[4bit CPU #6] control unit(2) (control block) - 18EE

 IDEC 강의 영상을 보고 정리한 내용입니다.

https://www.idec.or.kr/vod/apply/view/?pay=&search_val=CPU&no=273 

반도체설계교육센터

저번까지 설계한 CPU의 구조이다.

이번엔 control block을 만들겠다.

 

Control signal 생성

 

명령어를 실행하기위한 control signal을 타이밍별로 정리한 것이다. 위의 표를 토대로 다음과 같이 조합회로를 짜야한다.

후에 RISC-V processor도 만들것이기때문에 위의 표를 토대로 verilog code를 짜는 python프로그램을 짰다.

위의 표를 excel로 만든 후 파이썬 코드를 작성한 것이다.

from openpyxl import load_workbook
# load excel sheet
load_wb = load_workbook("파일 경로")

load_ws = load_wb['Sheet1']

# make signal list
sig_list = ["pc_oen", "mar_inen", "rom_en", "mdr_inen", "pc_inc", "mdr_oen", "ir_inen", "tmp_inen", "tmp_oen", "creg_inen"
    ,"creg_oen", "dreg_inen", "dreg_oen", "rreg_inen", "rreg_oen", "breg_inen", "inreg_oen", "keych_oen", "outreg_inen", "keyout_inen",
            "load_pc", "acc_oen", "ah_inen", "ah_reset", "hs[1]", "hs[0]", "ls[1]","ls[0]","adds", "subs", "ands", "divs", "muls"]

# make command list
com_list = []

for cell in load_ws['A']:
    com_list.append(cell.value)

for cell in com_list:
    print(cell,end = ', ')
print('\n')
for cell in sig_list:
    print(cell,end=', ')
print('\n')

for cell in sig_list:
    print("$monitor($time,\""+cell+"%b\","+cell+");")
# print(com_list)

com_index = -1
sig_index = 0

# make str list
str_list = []

while sig_index != len(sig_list):
    # print('\n')
    # print(sig_list[sig_index])
    str_list.append(sig_list[sig_index])
    for column in load_ws.columns:
        #print(column)

        temp_list = []

        for cell in column:
            com_index = com_index + 1
            if com_index == len(com_list):
                break
            #print(cell.value)
            one_cell_str = str(cell.value)
            one_cell_str.split(", ")
            #print(one_cell_str.split(", "))

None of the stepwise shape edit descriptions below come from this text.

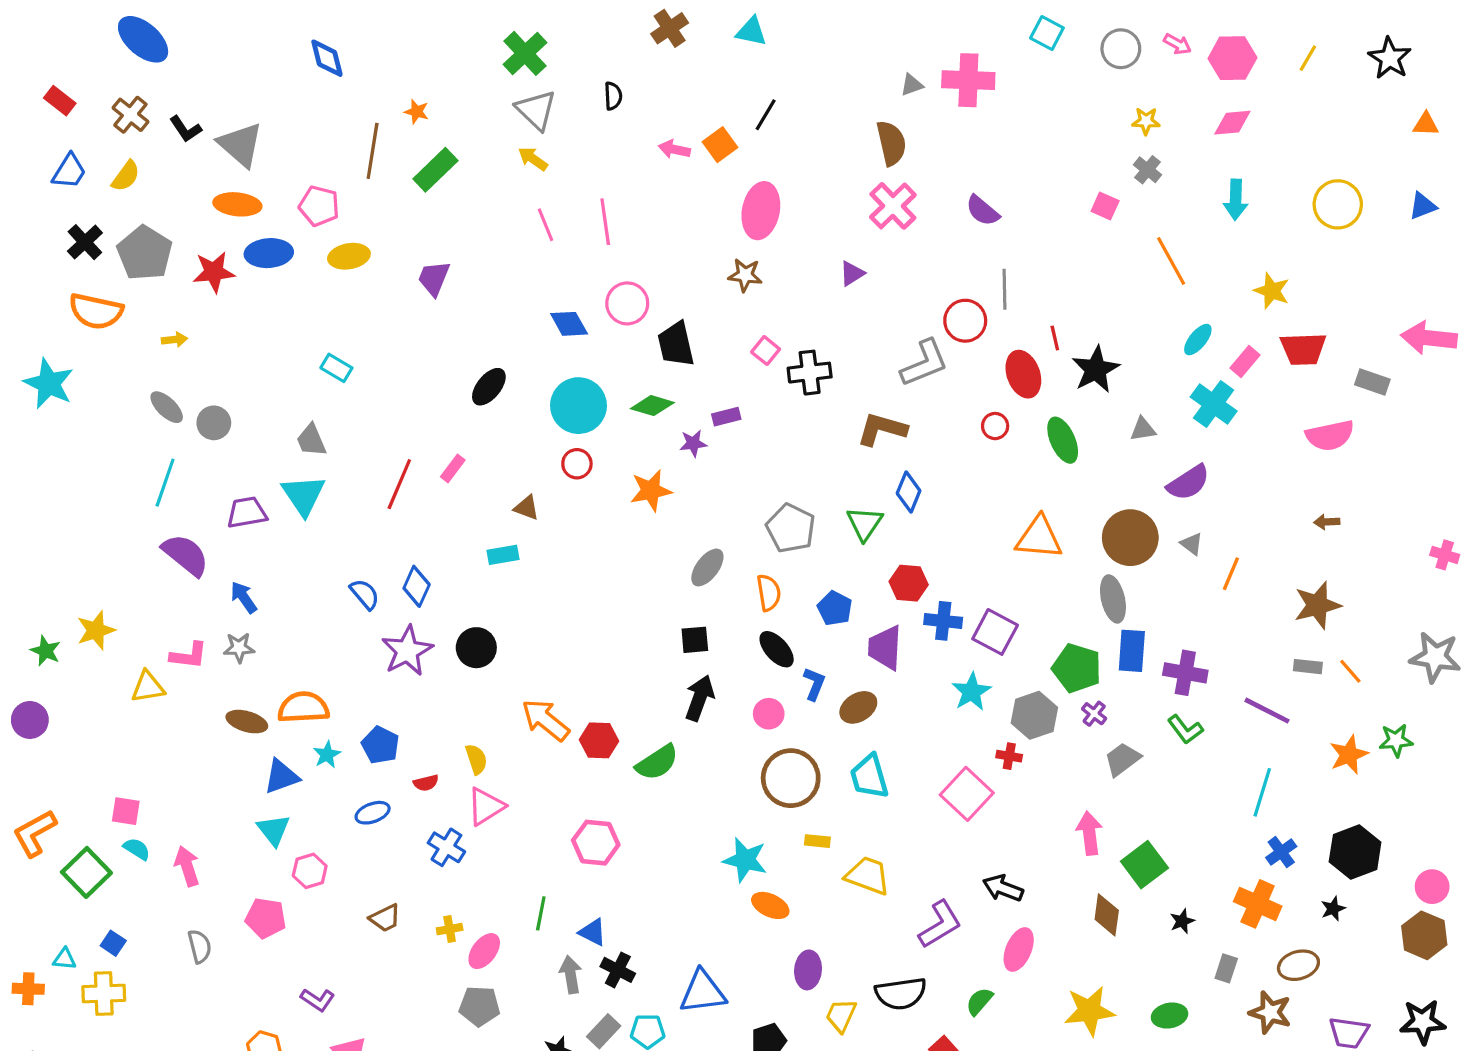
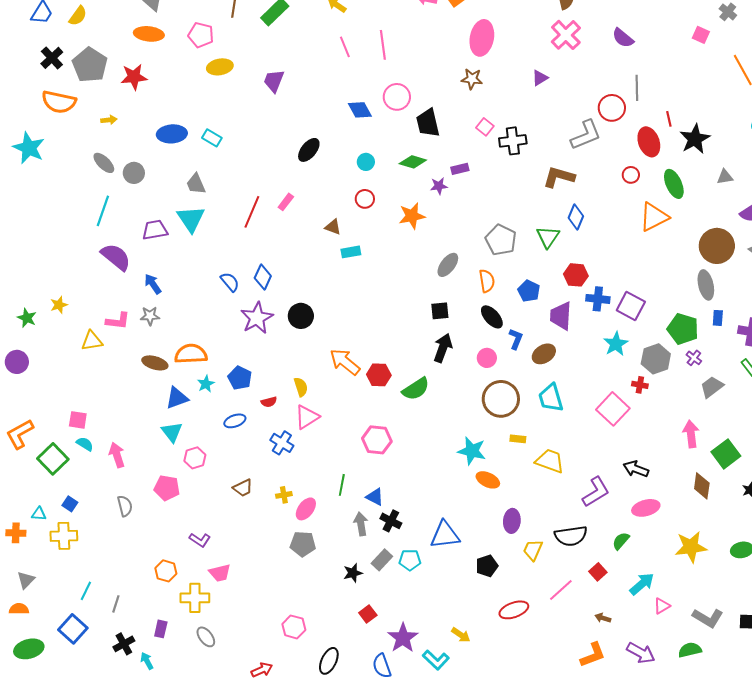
blue ellipse: (269, 253) -> (172, 134), moved
cyan circle: (578, 406) -> (366, 162), size x0.5
orange triangle: (1039, 538) -> (654, 217), moved, turned -32
cyan rectangle: (503, 555) -> (351, 252), moved
yellow star: (96, 630) -> (59, 305), size x0.7
blue rectangle: (1132, 651) -> (718, 318), size x0.6
pink ellipse: (1019, 949) -> (646, 508), turned 52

            if sig_list[sig_index] in one_cell_str:
                temp_list.append(com_list[com_index])

        com_index = -1

        if len(temp_list) != 0:
            if temp_list == com_list[1:]:
                temp_list.clear()
                temp_list.append(column[0].value)
                str_list.append(temp_list)
            else:
                #print(temp_list)
                temp_list.insert(0, column[0].value)
                str_list.append(temp_list)
        else:
            continue

    # print(str_list)

    sig_index = sig_index + 1

    # make string
    str_list_ = []
    str_index = 0
    for temp in str_list:
        if type(temp) == list:
            if len(temp) != 1:
                for temp_index in range(1, len(temp)):
                    if temp_index == 1:
                        temp.insert(temp_index, "& (")
                    else:
                        temp.insert(temp_index*2-1, "|")
            else:
                str_list_.append(temp)
                continue
            temp.append(')')
            temp.insert(0, '(')
            temp.append(')')
            str_list_.append(temp)


        else:
            str_list_.append(temp)
            continue

    str_list_.insert(1, '=')
    for temp_index in range(2,len(str_list_)-1):
        str_list_.insert(temp_index*2-1, '|')

    # print(str_list_)
    str_list.clear()

    str_real = "assign "
    for temp in str_list_:
        if type(temp) != list:
            str_real += temp + " "
        else:
            str_temp = ""
            for s in temp:
                str_temp += s + " "
            str_real += str_temp
    str_real = str_real + ';'
    print(str_real)

파이썬 코드를 실행시키면 다음과 같이 signal 신호를 verilog code로 바꿀 수 있다. MUL연산이나 DIV연산등은 결합법칙으로 수정을 해줘야한다. 또한 z_flag와 s_flag를 포함하지 않았기때문에 이와 관련된 control신호를 바꿔줘야한다.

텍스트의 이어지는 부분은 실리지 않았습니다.